Surgical Masks Selling Out in Japan as Coronavirus Spreads
Surgical masks are common in Japan as a protection for winter flu or pollen allergy, but this year demand has shot up in the wake of the new coronavirus scare, causing supply shortages within the first week of the outbreak.
In Tokyo’s upscale shopping district of Ginza, residents and tourists alike were buying masks wherever they could find them.
Even sales staff at Japanese department stores have started wearing masks.
Tobu department store put up a notice, saying the rare measure was necessary for health reasons.
Masumi Tsuchida said she started wearing a mask at the hotel where she works, because many Chinese tourists stay there.
The virus originated in the Chinese city of Wuhan.
Christine Yuuki, a tourist from China, said she was looking for masks to bring back for her friends and family, as they’ve become expensive and hard to find back home.
“In China, masks are very expensive,” she said, adding that one little pack of masks costs more than 100 yuan (US$14). “They are cheaper here and easier to buy.”
But they are disappearing quickly. At pharmacies and convenience stores in popular tourist hubs in downtown Tokyo, supplies are dwindling or are sold out completely.

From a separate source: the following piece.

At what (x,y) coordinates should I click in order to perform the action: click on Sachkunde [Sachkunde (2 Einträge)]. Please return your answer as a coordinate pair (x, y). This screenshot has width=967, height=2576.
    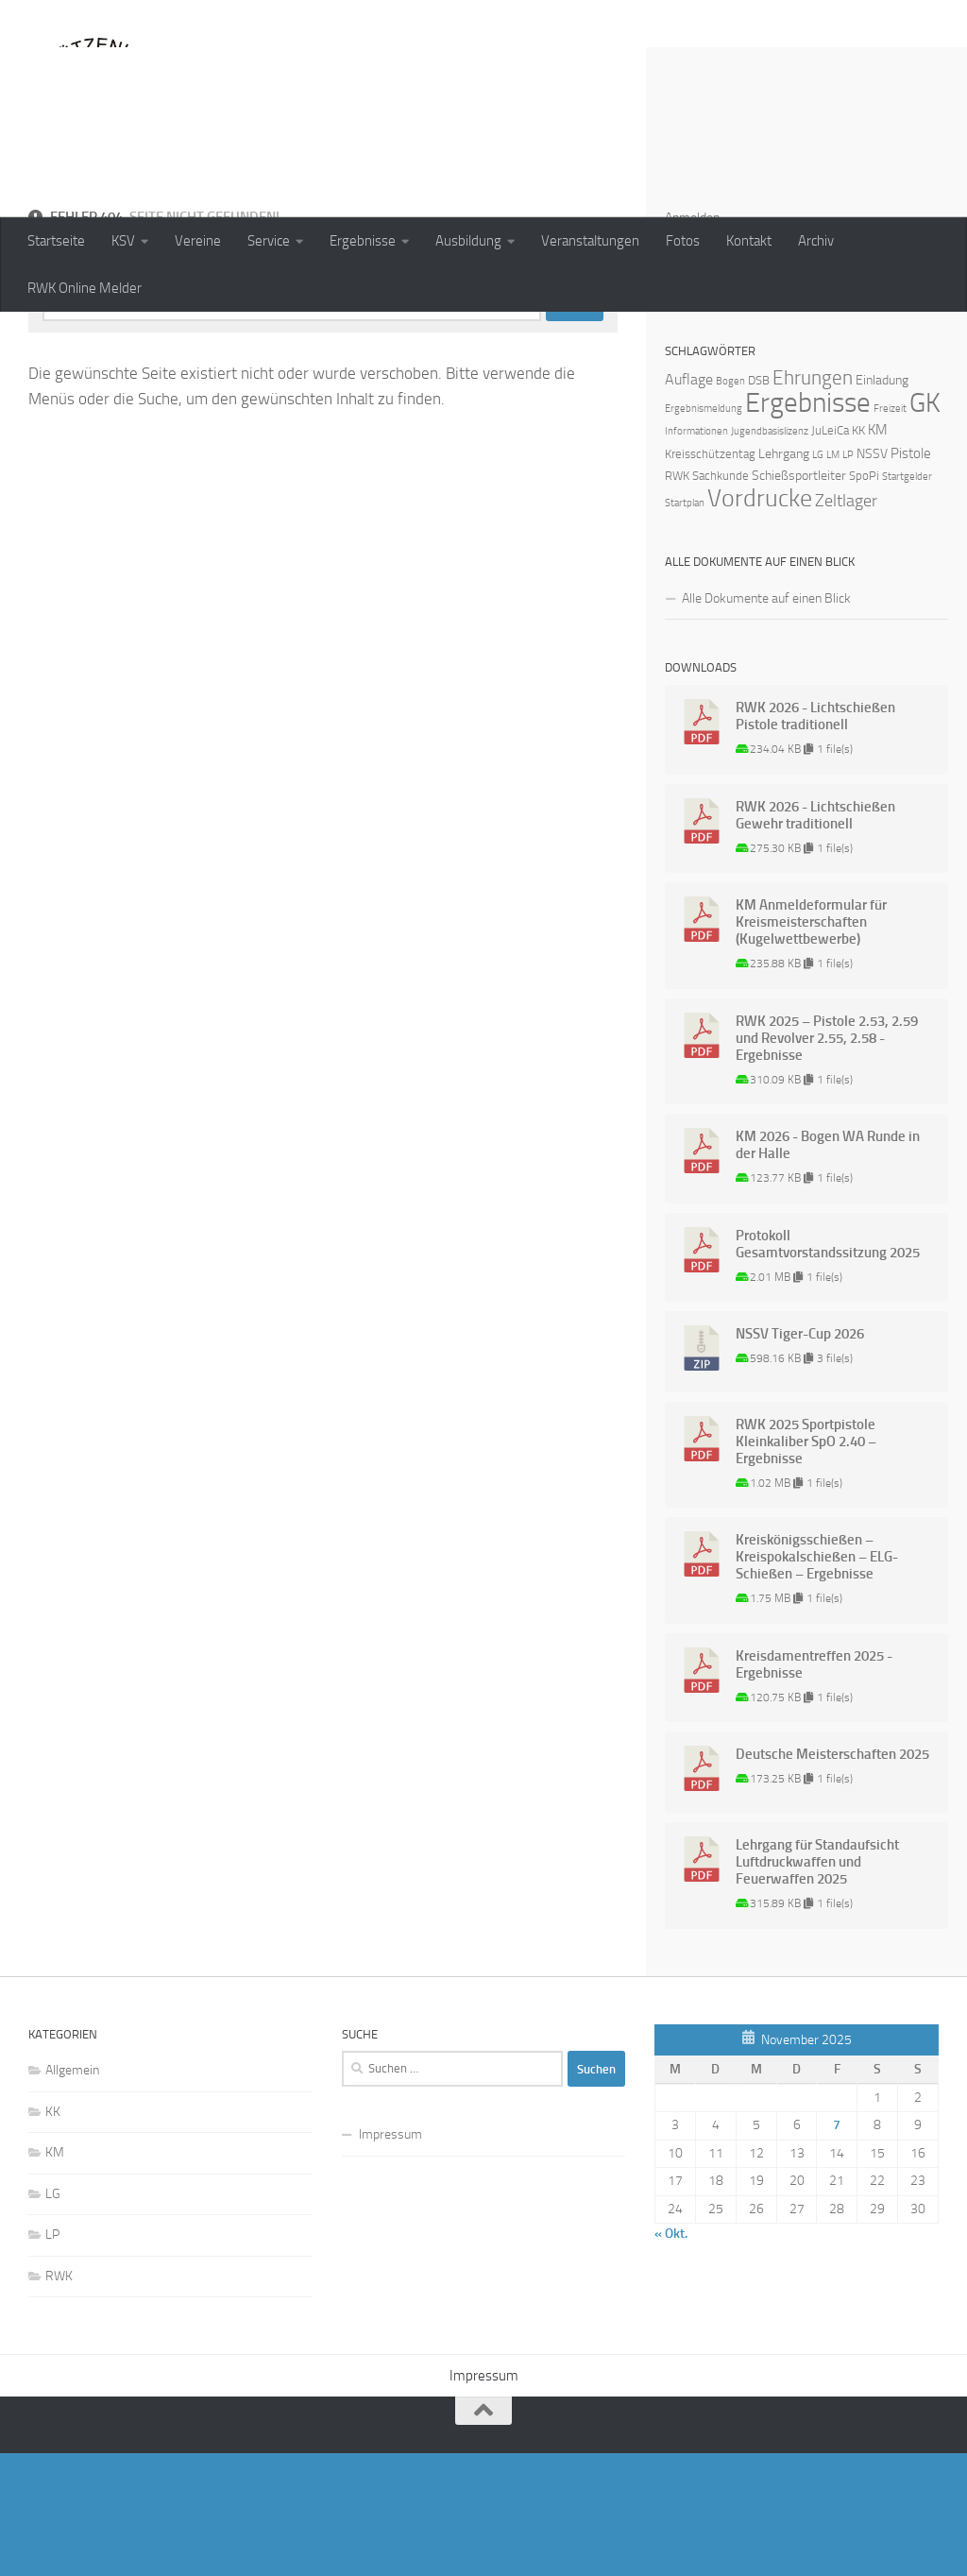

Iris Ohyama, a major Japanese manufacturer of household goods and home appliances, said it had been flooded with orders from drug stores across Japan for surgical masks since the outbreak.
Sales were three times as high as the previous week, it said.
In order to meet soaring demand, the company’s workers at one of its two factories in China had to cut short their 10-day Lunar New Year holidays to just three days, said company official Yasuyuki Shibata.
But the impact on the wider Japanese economy will be negative, with transportation companies likely to be among the sectors hardest hit, according to Toshihiro Nagahama, chief economist at the Dai-ichi Life Research Institute.
Nagahama calculated that if the coronavirus outbreak lasts for four months, like the SARS outbreak in 2002-2003, Japan could suffer a 520 billion yen (4.76 billion US dollar) drop in GDP.